How the West is losing Ukraine
There are heated debates here and abroad about what exact policies should be put in place in response to Russian President Vladimir Putin’s decision to violate Ukraine’s sovereignty and territorial integrity by sending Russian troops to Crimea. And although that debate is obviously important, we shouldn’t ignore the lessons from the past that brought us to this point and, in turn, should help guide policies going forward.
The first is that Putin paid no price for the Russian invasion of Georgia in 2008. And he has paid no price for the virtual annexation of the Georgian provinces of South Ossetia and Abkhazia.
Nearly one-fifth of Georgia still sits under Russian occupation, and the Russian military set up permanent bases in violation of the cease-fire agreement. But Western capitals, including Washington, have acted as though there was never an invasion of a fellow democracy at all.
In short, why wouldn’t Putin think slicing off part of Ukraine was a relatively cost-free exercise?
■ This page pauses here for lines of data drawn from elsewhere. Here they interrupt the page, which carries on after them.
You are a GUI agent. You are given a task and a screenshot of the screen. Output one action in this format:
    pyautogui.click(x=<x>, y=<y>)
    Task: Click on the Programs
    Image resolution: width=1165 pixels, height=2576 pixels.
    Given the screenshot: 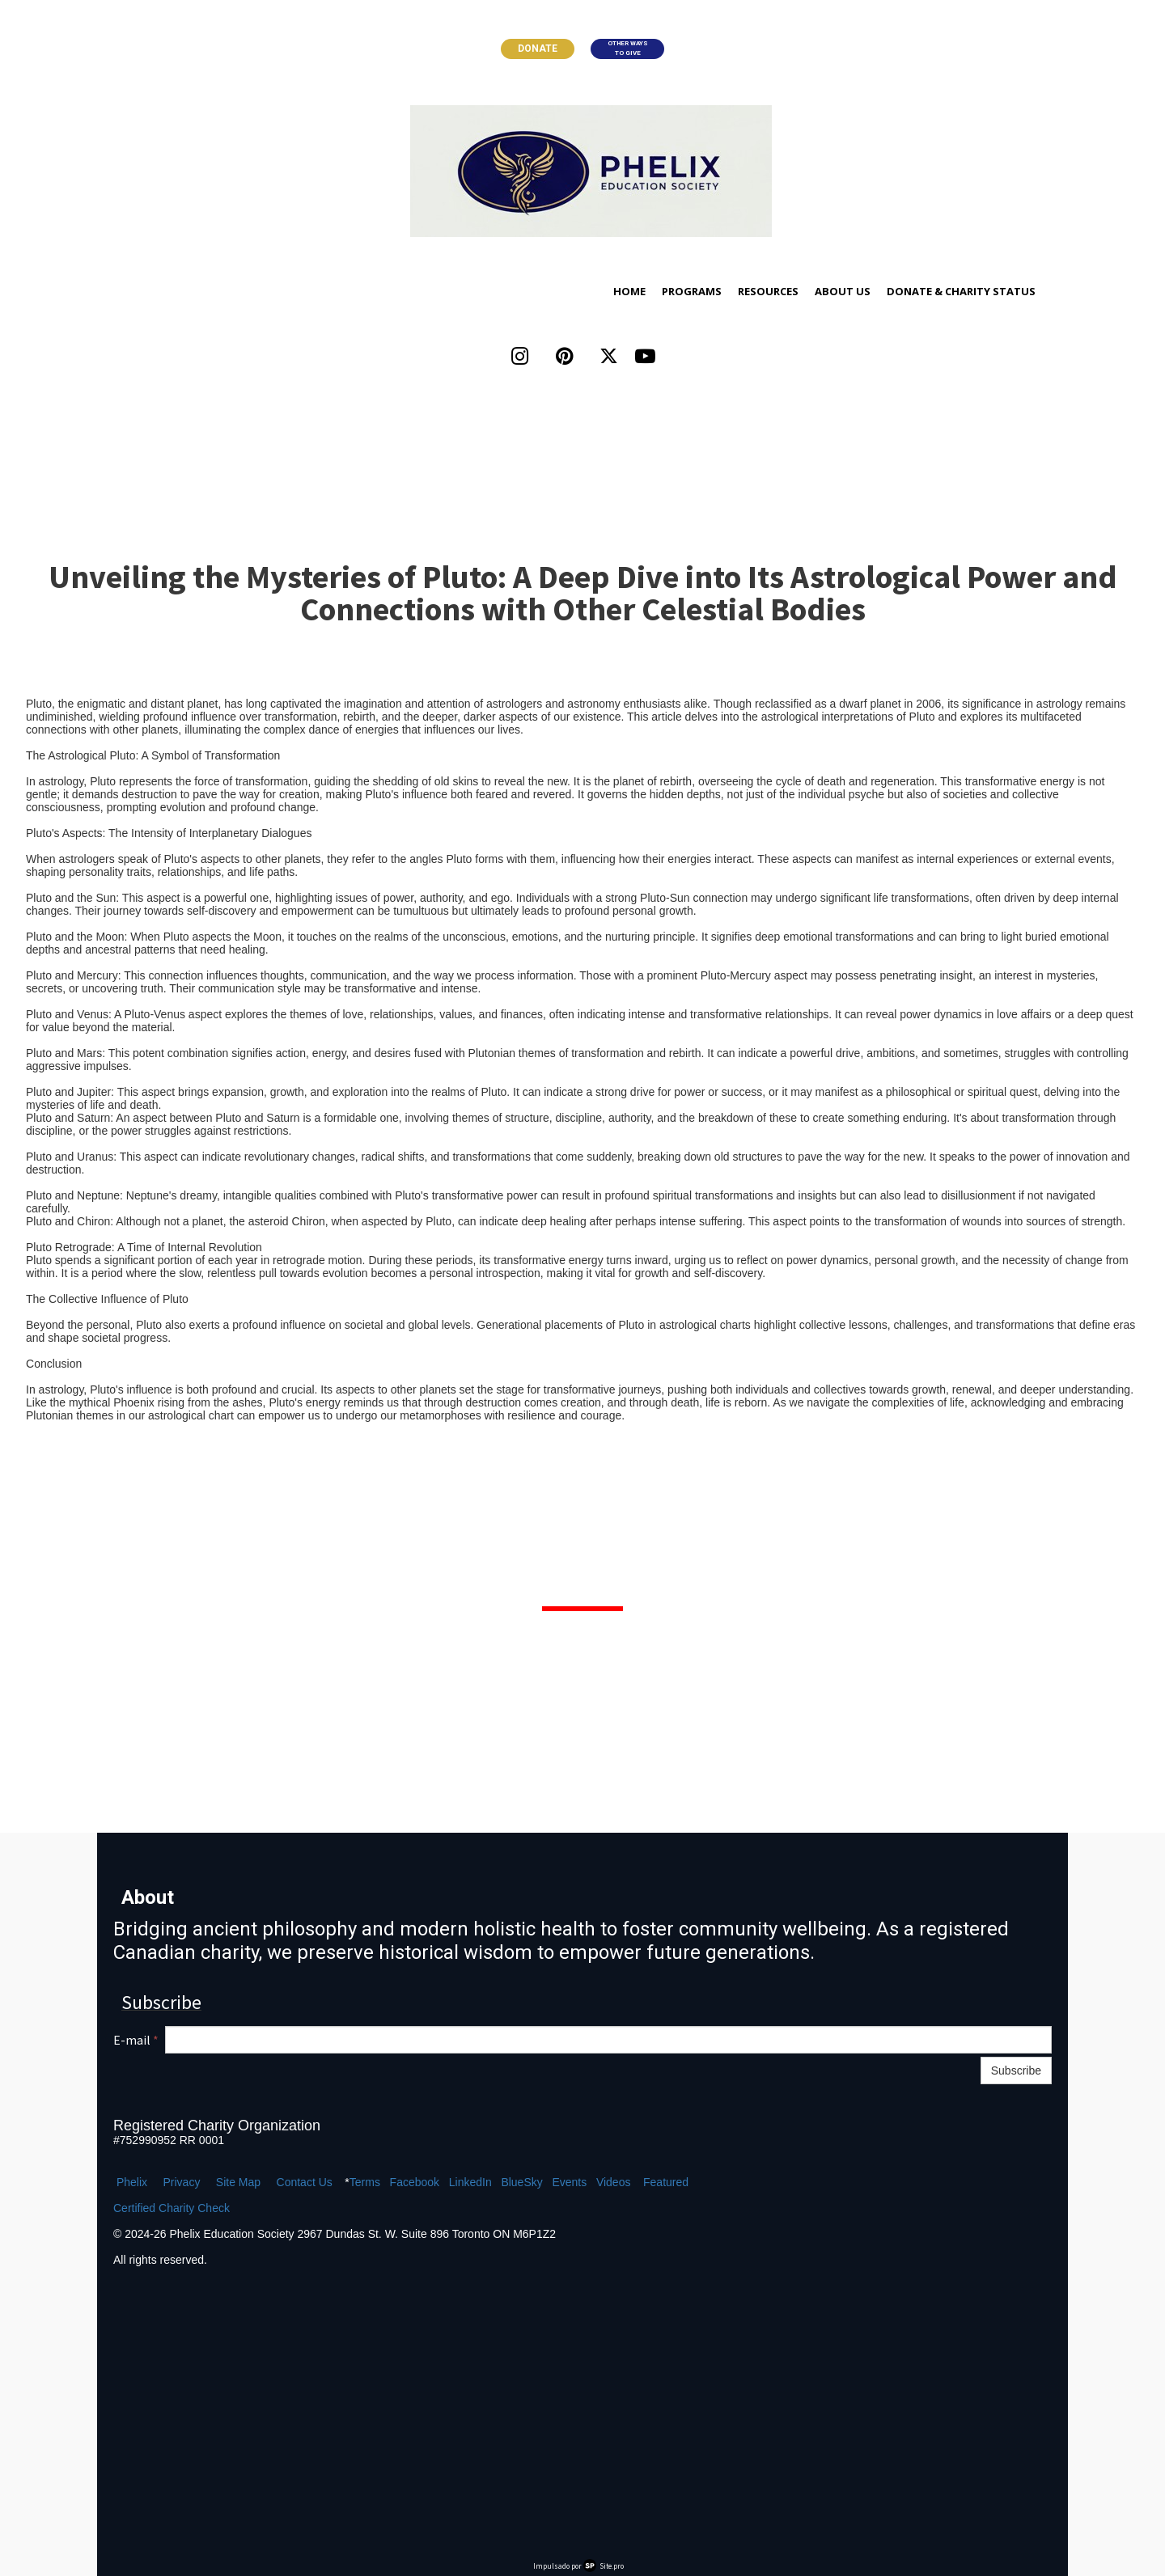 What is the action you would take?
    pyautogui.click(x=692, y=291)
    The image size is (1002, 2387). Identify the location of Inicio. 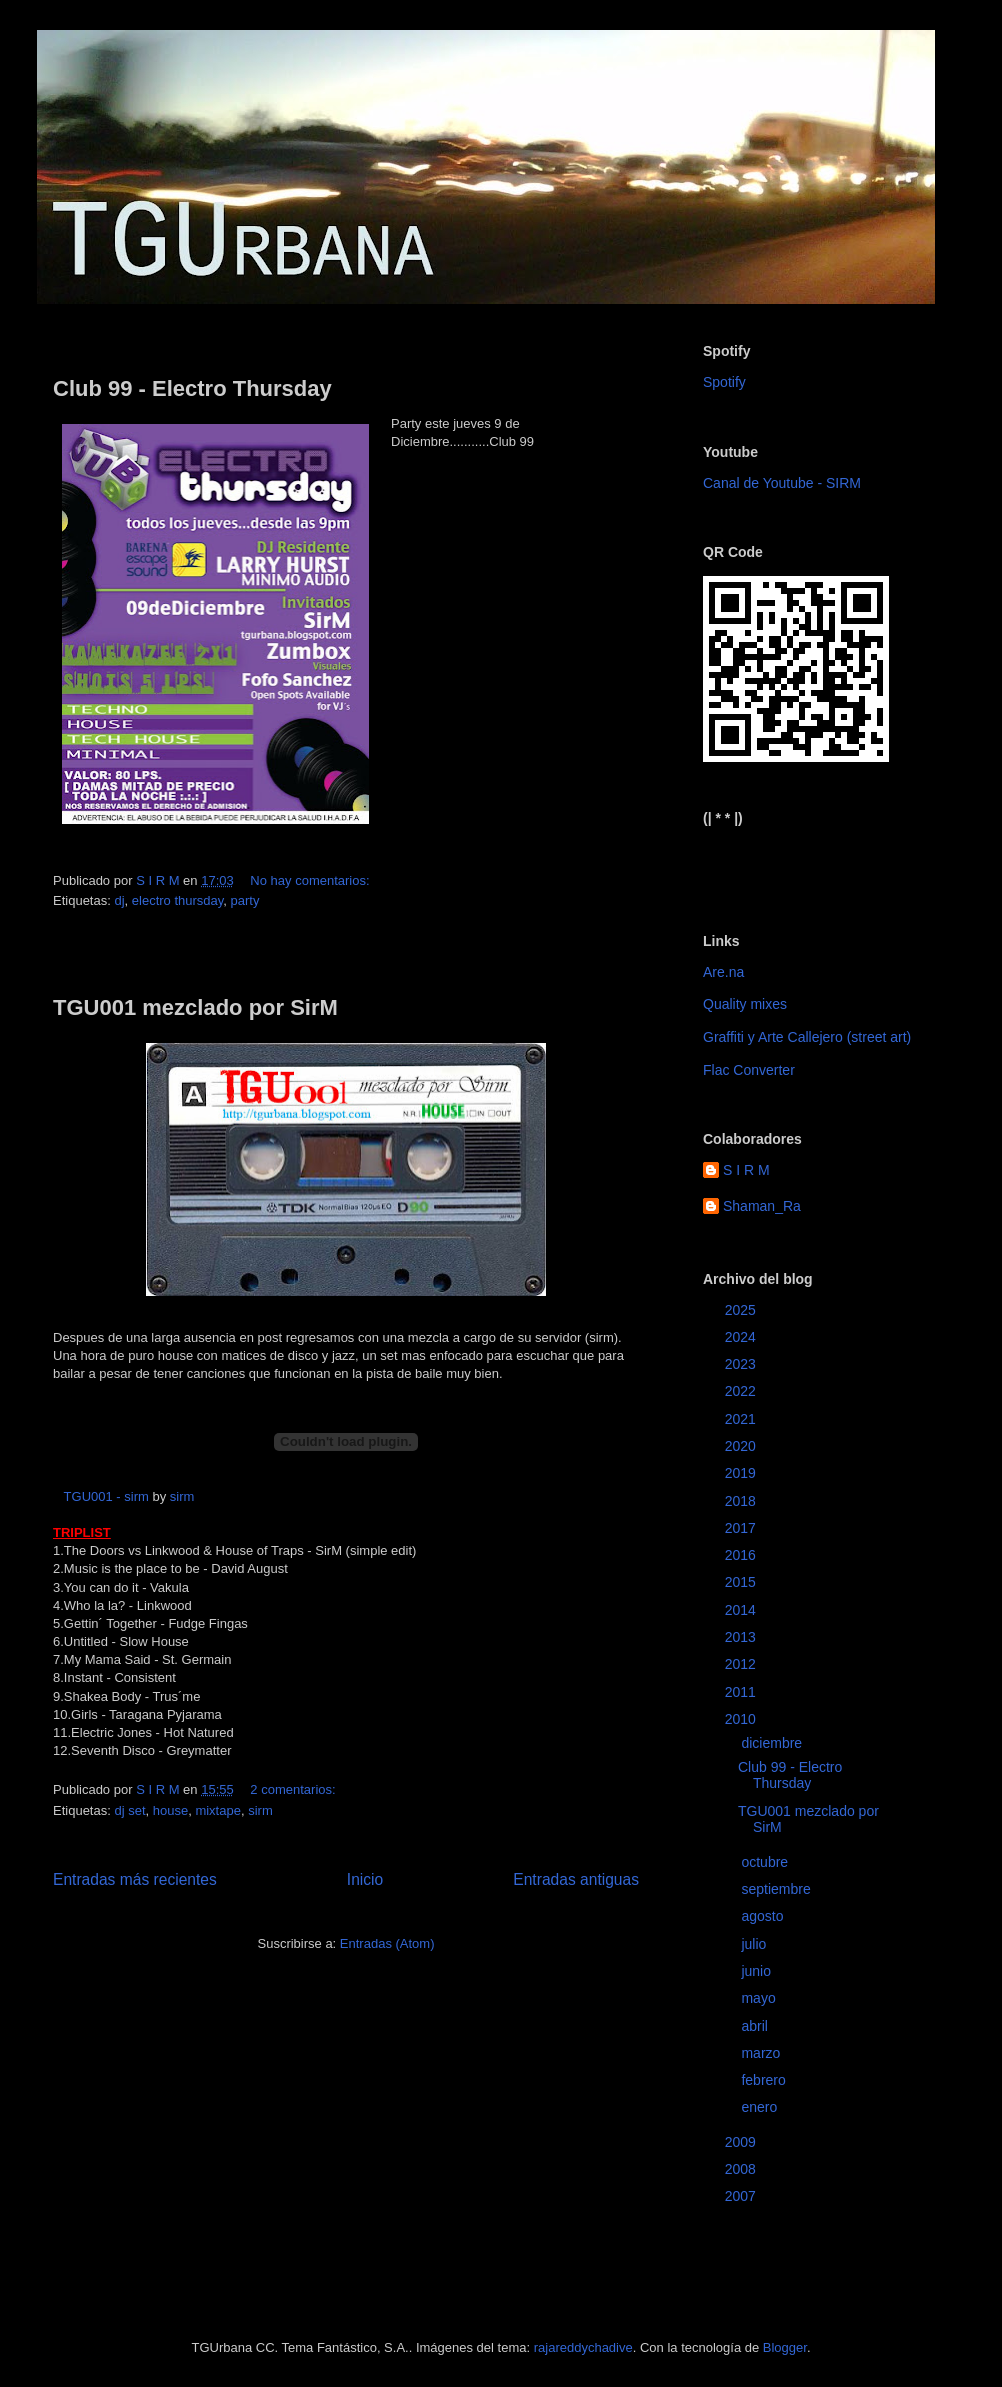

The second lesson is that, as important as the European Union’s “soft” power tools of trade and diplomacy have been in helping stabilize Central and Eastern Europe in the post-Cold War era, that has been accomplished in conjunction with, and more often than not in the wake of, the “hard” security guarantees provided by NATO expansion.
Arguably, the current crisis had its start with the EU offering a free-trade agreement with Ukraine, which Kiev was about to sign until Moscow stepped in with billions to buy off the government and its officials. This is not to say that the EU’s wooing of Ukraine was wrong; quite the opposite. But it is a useful reminder that efforts to create a Europe “whole and free” absent the assistance of the transatlantic alliance is a far iffier proposition.
To paraphrase Josef Stalin’s famous remark to Winston Churchill when the British prime minister cautioned the Soviet leader about not ignoring the Vatican when it came to the postwar settlement of Eastern Europe, “How many divisions does Brussels have?”
The third lesson is that there is no getting around the character of the Putin government in trying to “reset” relations. President Obama came into office wanting to focus on domestic affairs. This meant not only ending the wars America was in but also creating a less troublesome set of relations with China and Russia.
The president and his advisors hoped there would be a sufficient number of overlapping interests so that other disagreements could be put aside, even if not solved. However, the problem with this strategy has always been that whatever common interests there might be — for example, in reaching an arms control agreement — the greater and overriding priority for Putin was always reclaiming Russia’s great-power status. In other words, Washington and Moscow were never truly on the same page when it came to the reset of U.S.-Russian relations.
And, finally, Washington has let its budget hopes drive its strategic decisions. In January 2012, the Pentagon, at the White House’s direction, issued a new strategic policy guidance that famously announced the military’s “pivot” to Asia. What drove it was the administration’s desire to put forward a new global strategy that would square with existing and pending cuts in defense spending.
But this new guidance depended on two assumptions: that there would be declining involvement in the Middle East, and that Europe was now a continent devoid of strategic competition.
Whether the former assumption can be maintained is an open question, given the chaos in Syria and Iran’s hegemonic designs, but certainly for our treaty allies in Latvia, Estonia, Lithuania and Poland, the latter holds no water — indeed, if it ever did.
No doubt in the days ahead there will be proposals to revoke Russian visas, freeze assets, recall ambassadors, cancel the Group of 8 meeting in Sochi and, generally, isolate Putin diplomatically. And there will be calls to provide economic and military assistance to Ukraine so that it can halt the salami slicing of its territory. All steps that should be taken.
Over the longer term, those measures will be insufficient if the larger lessons of the past are not understood and made to underpin the strategies the U.S. adopts toward Ukraine and Russia.
There will be no peace for Ukraine until and unless Putin sees the cost for his behavior as being greater than the rewards, and there will be no permanent stability in Eastern Europe absent NATO expansion. And neither of those can occur until the U.S. puts aside the idea that the Russian government is just like any other government and accepts the fact that, in the absence of a strong American military presence, its competitors and adversaries will fill that vacuum.
Gary Schmitt is director of the American Enterprise Institute’s Marilyn Ware Center for Security Studies.